Lead Threat Intelligence Analyst

Make banking a Fifth Third better®

We connect great people to great opportunities. Are you ready to take the next step? Discover a career in banking at Fifth Third Bank.

GENERAL FUNCTION:

As a member of the Information Security discipline, this role is responsible for assisting in the evaluation and development of systems security across the enterprise with an emphasis on understanding, detecting, responding and preventing cyber incidents.  They will actively monitor & review threat data from various sources and assess cyber intelligence to support in-depth analysis of various threats.  This position requires technical expertise and knowledge of security practices, procedures, and capabilities to perform non-repetitive, analytical work.
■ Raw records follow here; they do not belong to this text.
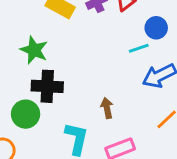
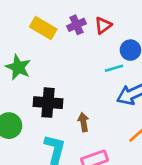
black cross: (47, 86) -> (48, 103), moved

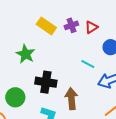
cyan line: (114, 68) -> (88, 64), moved, turned 40
brown arrow: (83, 122) -> (71, 99), size x1.5

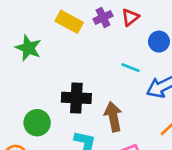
green star: (25, 54) -> (28, 48), moved

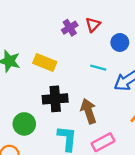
yellow rectangle: (69, 22) -> (45, 63), moved

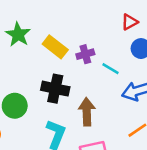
red triangle: (93, 25) -> (130, 22), moved
purple cross: (70, 28) -> (85, 54), moved

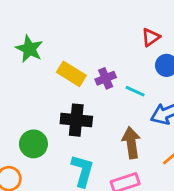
green star: (18, 34) -> (29, 49), moved
brown arrow: (87, 112) -> (131, 143), moved

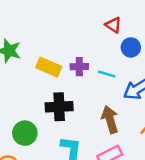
red triangle: (151, 37) -> (113, 25), turned -42
purple cross: (106, 78) -> (79, 67), turned 30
Responsible and accountable for risk by openly exchanging ideas and opinions, elevating concerns, and personally following policies and procedures as defined. Accountable for always doing the right thing for customers and colleagues, and ensures that actions and behaviors drive a positive customer experience. While operating within the Bank’s risk appetite, achieves results by consistently identifying, assessing, managing, monitoring, and reporting risks of all types.
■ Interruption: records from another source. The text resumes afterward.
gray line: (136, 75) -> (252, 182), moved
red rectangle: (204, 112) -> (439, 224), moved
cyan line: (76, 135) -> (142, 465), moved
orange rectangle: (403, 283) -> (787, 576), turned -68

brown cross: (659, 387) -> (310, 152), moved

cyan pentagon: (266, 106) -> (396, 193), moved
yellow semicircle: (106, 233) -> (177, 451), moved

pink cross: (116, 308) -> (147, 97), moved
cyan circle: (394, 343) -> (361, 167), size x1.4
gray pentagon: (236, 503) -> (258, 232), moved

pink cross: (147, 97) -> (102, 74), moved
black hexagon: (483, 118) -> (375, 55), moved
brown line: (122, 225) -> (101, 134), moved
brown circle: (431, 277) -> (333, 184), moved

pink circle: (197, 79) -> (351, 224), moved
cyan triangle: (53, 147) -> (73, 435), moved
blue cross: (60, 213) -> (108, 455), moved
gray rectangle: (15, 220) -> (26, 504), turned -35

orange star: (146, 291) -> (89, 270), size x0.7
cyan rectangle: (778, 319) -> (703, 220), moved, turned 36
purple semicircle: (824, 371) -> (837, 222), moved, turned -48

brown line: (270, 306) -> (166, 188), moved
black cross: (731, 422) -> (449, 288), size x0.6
ESSENTIAL DUTIES AND RESPONSIBILITIES:

• Conduct thorough analysis of cyber threats, vulnerabilities, and attack vectors to identify potential risks to the organization.
• Collaborate with the incident response team to investigate and respond to security incidents, providing actionable intelligence and recommendations.
• Understand the capabilities of our detection & prevention systems. Work closely with the detection engineering team to help prioritize, enable, and improve detection capability.
• Collect, analyze, and disseminate threat intelligence from various sources to support proactive threat hunting and risk mitigation efforts. Ensure intelligence is shared with internal partners across lines of business to enhance overall security posture.
• Prepare reports and briefings on threat intelligence findings for senior management and stakeholders.
• Work closely with cross-functional teams, including IT, legal, and compliance, to ensure comprehensive threat management. Collaborate in-depth daily with the detection and response team. Build external relationships to improve intelligence sources and collection.
• Promotes activities to foster information security awareness throughout the organization.
• Responsible and accountable for risk by openly exchanging ideas and opinions, elevating concerns, and personally following policies and procedures as defined. 
• Accountable for always doing the right thing for customers and colleagues, and ensures that actions and behaviors drive a positive customer experience. 
• While operating within the Bank’s risk appetite, achieves results by consistently identifying, assessing, managing, monitoring, and reporting risks of all types.
• Serves as an Information Security Subject Matter Expert (SME) by maintaining knowledge of industry recognized security technologies and concepts; actively engages and assists lines of business to understand their needs and develop secure business solutions.
• Help assess, implement, and manage security related systems, processes and tools.
• Remains knowledgeable of changes in security technology, industry practices, and state and federal regulatory requirements; provides technical assistance to IT staff in the detection and resolution of security problems.
• Performs other duties as assigned.

MINIMUM KNOWLEDGE, SKILLS AND ABILITIES REQUIRED:

• Bachelor’s Degree in Computer Science, Information Systems, or other related field, or other relevant experience.
• 6 to 8 years of experience with the analysis/investigation and containment of potential data breaches or cyber security incidents.
• Scripting/Coding experience - Python, Regex, Yara as examples
• Knowledge of current hacking techniques, vulnerability disclosures, data breach incidents, and security analysis techniques
• Knowledge of malware families, botnets, threats by sector, and various attack campaigns and attacker methods, tools/techniques/practices
• Knowledge of cloud technologies including O365
• Common security controls is required including; authentication, encryption, IDS, WAFs, firewalls, HIPS, EDR, EPP, etc.
• Proficient in both Linux and Windows operating systems.
• Understanding of application protocols
• Strong analytical, tactical and critical thinking ability.
• Ability to handle multiple competing priorities in a fast-paced environment.
• Ability to communicate effectively across multiple levels
• Preferred CISSP, GIAC, or other relevant certification

#LI-BW1

Fifth Third Bank, National Association is proud to have an engaged and inclusive culture and to promote and ensure equal employment opportunity in all employment decisions regardless of race, color, gender, national origin, religion, age, disability, sexual orientation, gender identity, military status, veteran status or any other legally protected status.